Bookworm
- Running time: 30 minutes
- Country of origin: United States of America
- Language: American English
- Home station: KCRW
- Hosted by: Michael Silverblatt
- Original release: 1989
- Website: kcrw.com/bookworm

= Bookworm (radio show) =

KCRW show hosted by Michael Silverblatt

Bookworm is an interview radio show hosted by Michael Silverblatt and produced by KCRW. The show featured interviews and discussions with authors and other literary figures. The show ran from 1989 to 2022, syndicated nationally on NPR.

== Background ==
The show has been running since 1989 and has since become available as a podcast. Silverblatt was unpaid for the first five years that he hosted the show until receiving the "Lannan Literary Grant" from the Lannan Foundation. The show aired on KCRW-FM (89.9) in Santa Monica on Thursdays at 2:30pm. The show was also available on WNYC Radio 820-AM at 4:30pm on Sundays. The show is syndicated to more than fifty radio stations throughout the United States. According to Believer Magazine, Silverblatt has interviewed over twelve hundred writers. David Foster Wallace was interviewed on the show and a tribute episode was later recorded after his death.
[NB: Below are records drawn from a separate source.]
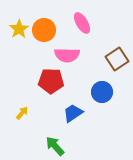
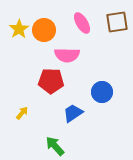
brown square: moved 37 px up; rotated 25 degrees clockwise
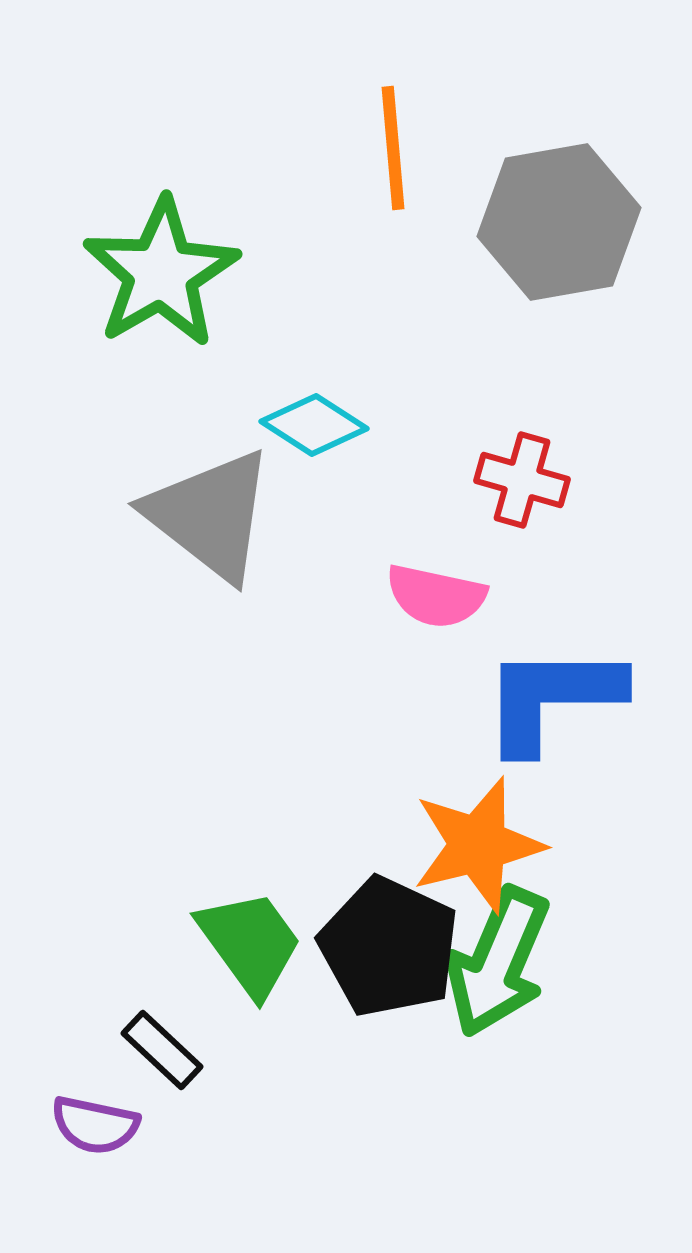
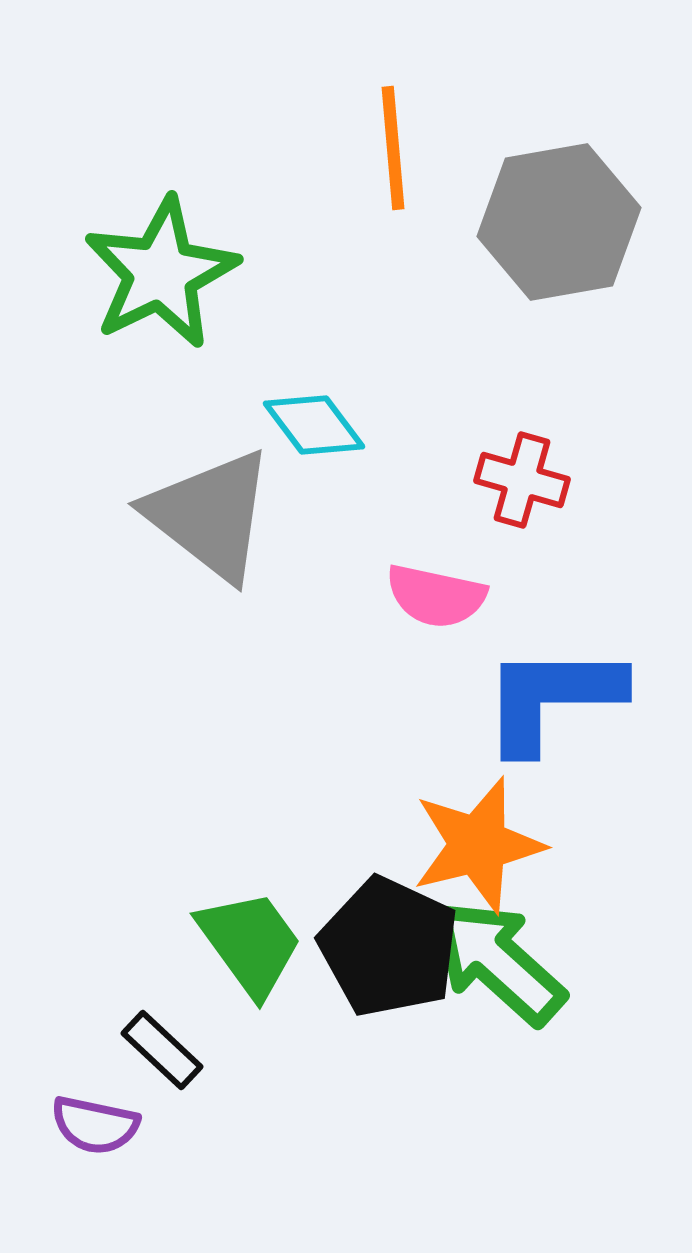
green star: rotated 4 degrees clockwise
cyan diamond: rotated 20 degrees clockwise
green arrow: rotated 109 degrees clockwise
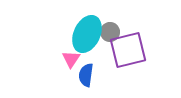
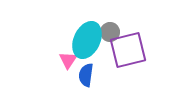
cyan ellipse: moved 6 px down
pink triangle: moved 3 px left, 1 px down
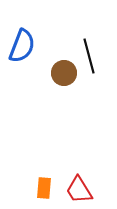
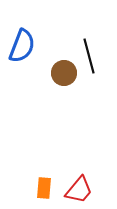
red trapezoid: rotated 108 degrees counterclockwise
The show used the song "You (Are A Human Animal)" as the theme song for twenty-one years until Sparks created a new theme song for the show in 2010.

== Reception ==
Sarah Fay praised the show saying that Bookworm "reminds us that the literary interview can function as art." Neil Denny commented on the show saying that "Bookworm has become a fixture of the US literary scene." Simon Lowe of The Guardian praised the show saying that it "is a rare pleasure and unlike any other author interview you will hear." Dana Dickey of PureWow recommended the show saying that "You'll feel smarter just by listening." A Public Space called the show "the country's premier literary talk show" in 2018 when Silverblatt received the Deborah Pease Prize.